Age-Related Differences in Optic Nerve Geometry in Autism Spectrum – a Potential Imaging Marker?

Background: Brain maturation in autism is aberrant. In early life, brain volumes enlarge, particularly in amygdala. However, by adolescence there is generally no overall volume difference relative to age-matched controls, although complex regional anatomical changes persist.  

Objectives:  With an eye to early diagnosis and multi-centre application, we explored MRI measurements which would not rely upon scanner hardware or intensity based image processing methods. We developed a routine to map the optic chiasm and its branches in T1 scans to extract measurements of: optic angle, anterior extension of the optic nerve (a), and posterior extension of optic nerve (b).

Methods:  A balanced sample of 30 boys with autism spectrum disorders and 30 typically developing age- and verbalIQ- matched controls had T1 scans available for analysis. Parents gave informed consent for the scanning protocol approved by the Hong Kong West Cluster Institutional Review Board. T1 images were screened for rotational tilt due to ‘roll’ or ‘pitch’ in sagittal and coronal planes.  A transformation matrix quantifying the tilt angle for each image was constructed and realignment achieved using SPM2 software (Wellcome Department of Imaging Neuroscience, London (http://www.fil.ion.ucl.ac.uk). A reverse transformation was applied to the image to adjust tilt.  The re-aligned image was resliced to generate isotropic 1x1x1 mm voxel dimensions. Using ITKsnap software the optic nerves were traced from the tip of the orbit where the optic nerves are not surrounded by the extraocular muscles to the last slice where the optic tracts are visible before entering the brain thalamic substance. Data were imported into Matlab and a measurement kernal established to calculate the anterior distance from optic chiasm forward (a), back (b) and optic angle.
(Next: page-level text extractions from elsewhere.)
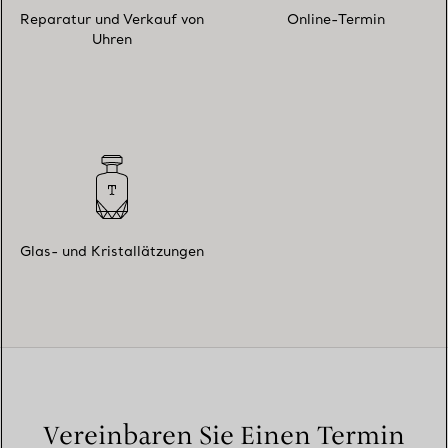
Reparatur und Verkauf von
Online-Termin
Uhren
Glas- und Kristallätzungen
Vereinbaren Sie Einen Termin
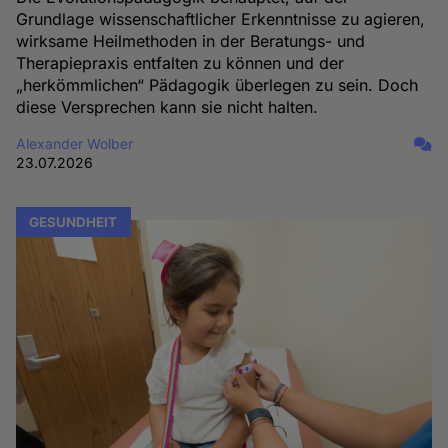
Grundlage wissenschaftlicher Erkenntnisse zu agieren,
wirksame Heilmethoden in der Beratungs- und
Therapiepraxis entfalten zu können und der
„herkömmlichen“ Pädagogik überlegen zu sein. Doch
diese Versprechen kann sie nicht halten.
Alexander Wolber
23.07.2026
GESUNDHEIT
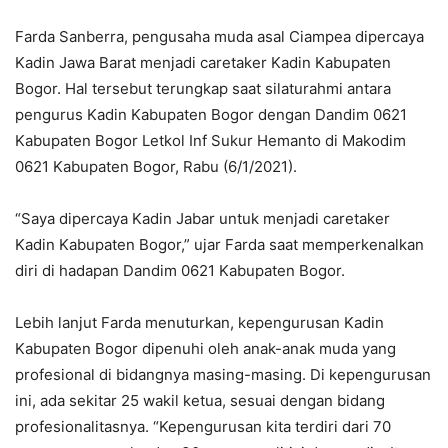
Farda Sanberra, pengusaha muda asal Ciampea dipercaya
Kadin Jawa Barat menjadi caretaker Kadin Kabupaten
Bogor. Hal tersebut terungkap saat silaturahmi antara
pengurus Kadin Kabupaten Bogor dengan Dandim 0621
Kabupaten Bogor Letkol Inf Sukur Hemanto di Makodim
0621 Kabupaten Bogor, Rabu (6/1/2021).
“Saya dipercaya Kadin Jabar untuk menjadi caretaker
Kadin Kabupaten Bogor,” ujar Farda saat memperkenalkan
diri di hadapan Dandim 0621 Kabupaten Bogor.
Lebih lanjut Farda menuturkan, kepengurusan Kadin
Kabupaten Bogor dipenuhi oleh anak-anak muda yang
profesional di bidangnya masing-masing. Di kepengurusan
ini, ada sekitar 25 wakil ketua, sesuai dengan bidang
profesionalitasnya. “Kepengurusan kita terdiri dari 70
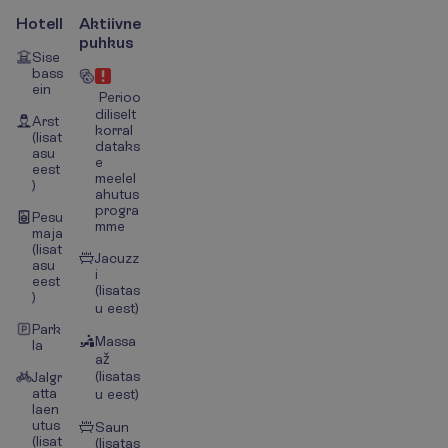
Hotell
Aktiivne
puhkus
Sise
bass
ein
Perioo
diliselt
Arst
korral
(lisat
dataks
asu
e
eest
meelel
)
ahutus
progra
Pesu
mme
maja
(lisat
Jacuzz
asu
i
eest
(lisatas
)
u eest)
Park
Massa
la
až
(lisatas
Jalgr
atta
u eest)
laen
utus
Saun
(lisat
(lisatas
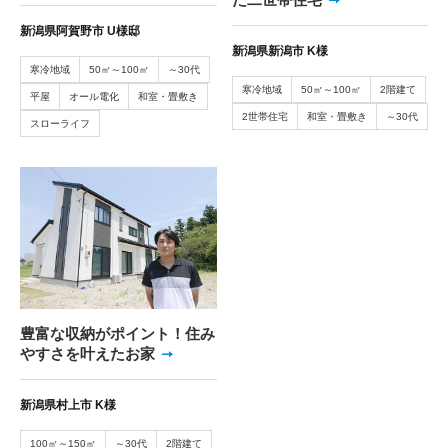
新潟県阿賀野市 U様邸
新潟県新潟市 K様
寒冷地域
50㎡～100㎡
～30代
寒冷地域
50㎡～100㎡
2階建て
平屋
オール電化
和室・畳敷き
2世帯住宅
和室・畳敷き
～30代
スローライフ
豊富な収納がポイント！住み
やすさを叶えたお家
新潟県村上市 K様
100㎡～150㎡
～30代
2階建て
Results: There were no group differences in cranial volumes. In a multivariate general linear model with age as a covariate, for dependent variable ‘a’, there was a significant main effect of age (F = 5.22, p = 0.026) and Group and Group x age interaction approached significance (F = 3.71, p = 0.058), (F = 5.22, p = 0.026) respectively. Correlation analysis revealed a strong positive correlation between age and anterior distance in the autism group only (r = 0.54, p = 0.002) and this correlation was significantly different from controls (Z = -2.03, p = 0.02). Thus, the anterior distance from the optic chiasm in the autism group is shortened compared to controls prior to 12years, then expands beyond controls in adolescence. In contrast the posterior distance from optic chiasm back towards thalamus tended to be greater in young children with asd but smaller in adolescents compared to controls but this was not statistically significant.

Conclusions:  We are currently examining replication datasets. If this finding proves robust, we will extend our study to examine optic nerve geometry in younger children with autism and test the hypothesis that anterior distance from optic chiasm is markedly shorter in younger children with autism. The hope is that this observation may hold potential as an early imaging marker to help identify at risk infants.